**Task directions:** Your task is to return the span of lines beginning at the one with "Market Whisper" and ending at the last line of the data, exactly as it stands.

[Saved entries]

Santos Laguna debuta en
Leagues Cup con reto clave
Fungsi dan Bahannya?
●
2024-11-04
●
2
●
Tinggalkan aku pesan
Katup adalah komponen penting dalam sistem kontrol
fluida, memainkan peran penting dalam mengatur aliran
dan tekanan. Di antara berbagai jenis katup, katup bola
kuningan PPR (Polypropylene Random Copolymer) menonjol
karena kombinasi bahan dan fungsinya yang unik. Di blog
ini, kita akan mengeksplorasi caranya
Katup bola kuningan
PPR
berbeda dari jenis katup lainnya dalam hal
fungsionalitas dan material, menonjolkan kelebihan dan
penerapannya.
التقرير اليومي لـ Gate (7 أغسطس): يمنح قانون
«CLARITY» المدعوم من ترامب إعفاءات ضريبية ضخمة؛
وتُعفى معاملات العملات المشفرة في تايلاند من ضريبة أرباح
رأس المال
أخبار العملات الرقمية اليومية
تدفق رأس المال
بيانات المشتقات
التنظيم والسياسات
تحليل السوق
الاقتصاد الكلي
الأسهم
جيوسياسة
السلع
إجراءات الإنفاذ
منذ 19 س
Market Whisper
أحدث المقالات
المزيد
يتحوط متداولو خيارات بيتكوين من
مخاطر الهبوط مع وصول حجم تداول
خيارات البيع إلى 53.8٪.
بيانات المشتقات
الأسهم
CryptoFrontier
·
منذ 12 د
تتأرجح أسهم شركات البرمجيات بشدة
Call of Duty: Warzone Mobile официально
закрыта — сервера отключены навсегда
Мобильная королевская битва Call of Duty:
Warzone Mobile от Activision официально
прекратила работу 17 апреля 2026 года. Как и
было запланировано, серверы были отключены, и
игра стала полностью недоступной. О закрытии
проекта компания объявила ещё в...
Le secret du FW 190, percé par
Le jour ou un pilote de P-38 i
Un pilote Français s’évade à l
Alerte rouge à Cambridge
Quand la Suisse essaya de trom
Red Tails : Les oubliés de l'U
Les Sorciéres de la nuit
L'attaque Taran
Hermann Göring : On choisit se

**Worked solution:**
Market Whisper
أحدث المقالات
المزيد
يتحوط متداولو خيارات بيتكوين من
مخاطر الهبوط مع وصول حجم تداول
خيارات البيع إلى 53.8٪.
بيانات المشتقات
الأسهم
CryptoFrontier
·
منذ 12 د
تتأرجح أسهم شركات البرمجيات بشدة
Call of Duty: Warzone Mobile официально
закрыта — сервера отключены навсегда
Мобильная королевская битва Call of Duty:
Warzone Mobile от Activision официально
прекратила работу 17 апреля 2026 года. Как и
было запланировано, серверы были отключены, и
игра стала полностью недоступной. О закрытии
проекта компания объявила ещё в...
Le secret du FW 190, percé par
Le jour ou un pilote de P-38 i
Un pilote Français s’évade à l
Alerte rouge à Cambridge
Quand la Suisse essaya de trom
Red Tails : Les oubliés de l'U
Les Sorciéres de la nuit
L'attaque Taran
Hermann Göring : On choisit se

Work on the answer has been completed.